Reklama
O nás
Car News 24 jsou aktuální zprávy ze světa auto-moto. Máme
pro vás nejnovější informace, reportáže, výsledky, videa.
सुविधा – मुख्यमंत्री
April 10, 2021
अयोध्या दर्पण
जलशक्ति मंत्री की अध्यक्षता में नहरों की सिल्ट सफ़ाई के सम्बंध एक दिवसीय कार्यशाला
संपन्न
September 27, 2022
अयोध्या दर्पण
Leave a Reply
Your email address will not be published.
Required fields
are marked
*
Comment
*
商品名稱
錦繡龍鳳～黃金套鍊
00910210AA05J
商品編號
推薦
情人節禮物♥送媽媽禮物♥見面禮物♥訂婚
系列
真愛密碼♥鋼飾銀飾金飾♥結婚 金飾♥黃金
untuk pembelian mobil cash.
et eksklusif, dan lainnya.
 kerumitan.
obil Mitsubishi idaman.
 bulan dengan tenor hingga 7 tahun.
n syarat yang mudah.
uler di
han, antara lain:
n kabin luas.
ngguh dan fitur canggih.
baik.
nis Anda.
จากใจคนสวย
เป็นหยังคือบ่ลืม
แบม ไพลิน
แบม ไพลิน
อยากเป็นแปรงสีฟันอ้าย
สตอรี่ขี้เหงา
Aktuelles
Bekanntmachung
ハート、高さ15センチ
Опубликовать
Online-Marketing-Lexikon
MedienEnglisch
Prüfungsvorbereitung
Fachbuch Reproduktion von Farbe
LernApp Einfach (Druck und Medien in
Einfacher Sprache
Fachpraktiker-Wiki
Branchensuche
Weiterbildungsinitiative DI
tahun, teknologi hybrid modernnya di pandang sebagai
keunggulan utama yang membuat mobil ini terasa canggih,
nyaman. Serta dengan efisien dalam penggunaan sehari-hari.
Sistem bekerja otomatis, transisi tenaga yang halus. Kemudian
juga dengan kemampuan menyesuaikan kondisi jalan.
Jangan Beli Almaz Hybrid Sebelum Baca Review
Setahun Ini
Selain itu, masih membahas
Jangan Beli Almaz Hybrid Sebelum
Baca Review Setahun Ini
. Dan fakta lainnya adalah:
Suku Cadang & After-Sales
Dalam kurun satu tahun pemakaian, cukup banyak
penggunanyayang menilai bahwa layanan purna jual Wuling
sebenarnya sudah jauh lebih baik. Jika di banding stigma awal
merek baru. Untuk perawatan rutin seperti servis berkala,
+---+
To do
Please repeat each line above exactly.

Output below
Reklama
O nás
Car News 24 jsou aktuální zprávy ze světa auto-moto. Máme
pro vás nejnovější informace, reportáže, výsledky, videa.
सुविधा – मुख्यमंत्री
April 10, 2021
अयोध्या दर्पण
जलशक्ति मंत्री की अध्यक्षता में नहरों की सिल्ट सफ़ाई के सम्बंध एक दिवसीय कार्यशाला
संपन्न
September 27, 2022
अयोध्या दर्पण
Leave a Reply
Your email address will not be published.
Required fields
are marked
*
Comment
*
商品名稱
錦繡龍鳳～黃金套鍊
00910210AA05J
商品編號
推薦
情人節禮物♥送媽媽禮物♥見面禮物♥訂婚
系列
真愛密碼♥鋼飾銀飾金飾♥結婚 金飾♥黃金
untuk pembelian mobil cash.
et eksklusif, dan lainnya.
 kerumitan.
obil Mitsubishi idaman.
 bulan dengan tenor hingga 7 tahun.
n syarat yang mudah.
uler di
han, antara lain:
n kabin luas.
ngguh dan fitur canggih.
baik.
nis Anda.
จากใจคนสวย
เป็นหยังคือบ่ลืม
แบม ไพลิน
แบม ไพลิน
อยากเป็นแปรงสีฟันอ้าย
สตอรี่ขี้เหงา
Aktuelles
Bekanntmachung
ハート、高さ15センチ
Опубликовать
Online-Marketing-Lexikon
MedienEnglisch
Prüfungsvorbereitung
Fachbuch Reproduktion von Farbe
LernApp Einfach (Druck und Medien in
Einfacher Sprache
Fachpraktiker-Wiki
Branchensuche
Weiterbildungsinitiative DI
tahun, teknologi hybrid modernnya di pandang sebagai
keunggulan utama yang membuat mobil ini terasa canggih,
nyaman. Serta dengan efisien dalam penggunaan sehari-hari.
Sistem bekerja otomatis, transisi tenaga yang halus. Kemudian
juga dengan kemampuan menyesuaikan kondisi jalan.
Jangan Beli Almaz Hybrid Sebelum Baca Review
Setahun Ini
Selain itu, masih membahas
Jangan Beli Almaz Hybrid Sebelum
Baca Review Setahun Ini
. Dan fakta lainnya adalah:
Suku Cadang & After-Sales
Dalam kurun satu tahun pemakaian, cukup banyak
penggunanyayang menilai bahwa layanan purna jual Wuling
sebenarnya sudah jauh lebih baik. Jika di banding stigma awal
merek baru. Untuk perawatan rutin seperti servis berkala,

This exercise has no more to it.